Так как гипоталамус располагается ниже коры, эволюционно самой новой части мозга, к нему относились с некоторым пренебрежением. Я называю это кортикальным снобизмом: если функция возникла из деятельности в любой другой области, кроме благородной коры мозга, она должна быть примитивной и некоторым образом противоречить познанию. Такой образ мышления породил в психологии долгую дискуссию, которая достигла своего апогея в восьмидесятых годах прошлого века, противопоставляя познание и эмоции и рассматривая их как отдельные антагонистичные системы мышления и мозга.

Вдобавок к уверенности в том, что эмоции не играют никакой роли в мыслящем механизме, которым является человеческий мозг, другим препятствием к изучению эмоций было то, что в ту пору психология только выходила из мрака, видевшего еще господство бихевиоризма – школы, которая подчеркивает внешнее поведение и довольствуется этим, игнорируя все остальное. Эмоциональное поведение является честной игрой для бихевиористов, но, поскольку эмоции сами по себе идут изнутри, они вызывают подозрение и считаются неподходящими для приличного общества «настоящих» психологических явлений. В результате единственное значительное исследование человеческих эмоций сосредоточено в наблюдениях, которые сделал Чарльз Дарвин в середине XIX века. Хотя он более известен за открытие естественного отбора как движущей силы эволюции, Дарвин также время от времени рассматривал эмоции человека и животных, изучая, в частности, выражения лиц, которые отражают чувства. В 1970-х годах несколько психологов продолжили эту традицию, разбирая выражения лиц на мельчайшие компоненты (насколько это возможно).
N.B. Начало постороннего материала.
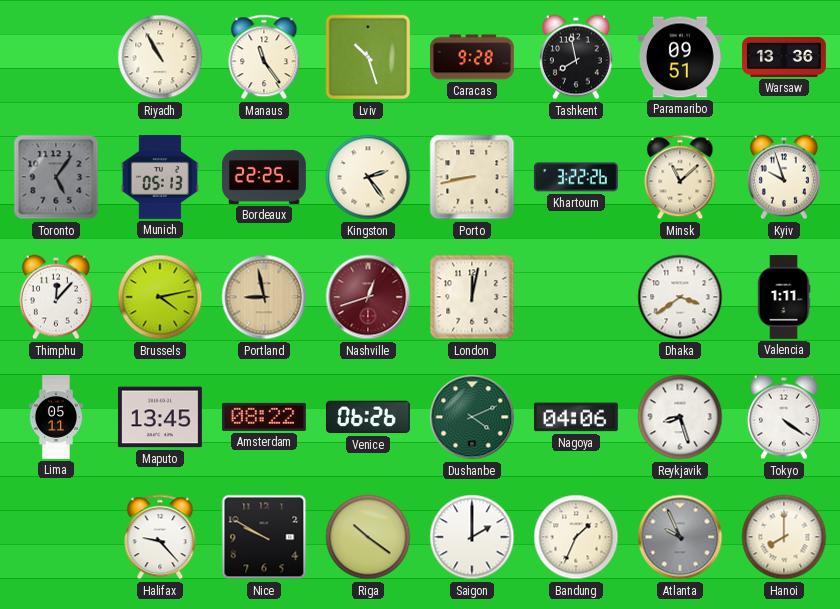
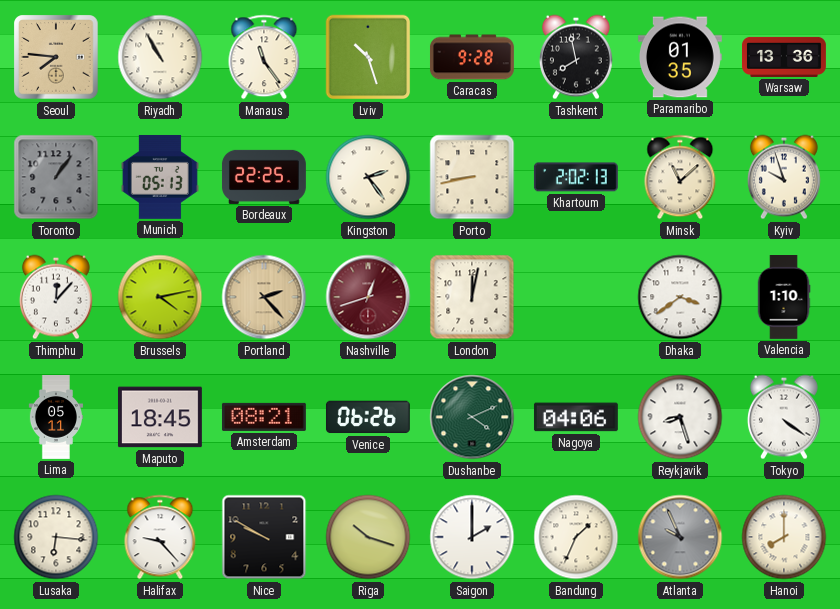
Seoul: none -> 7:46
Paramaribo: 09:51 -> 01:35
Toronto: 5:06 -> 1:06
Khartoum: 3:22 -> 2:02
Portland: 8:58 -> 2:23
Valencia: 1:11 -> 1:10
Maputo: 13:45 -> 18:45
Amsterdam: 08:22 -> 08:21
Lusaka: none -> 6:16
Riga: 10:21 -> 10:18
Они определяли, какие именно мышцы создают сдвинутые брови, улыбку и прочую мимику. Выражение лица было поведением, поддающимся наблюдениям и, следовательно, – тоже честной игрой для бихевиористской парадигмы. Примечательно, однако, что работа над мимикой ничего не говорит о мозге… чья таинственная работа была отвергнута бихевиоризмом как находящаяся вне пределов точных эмпирических изысканий.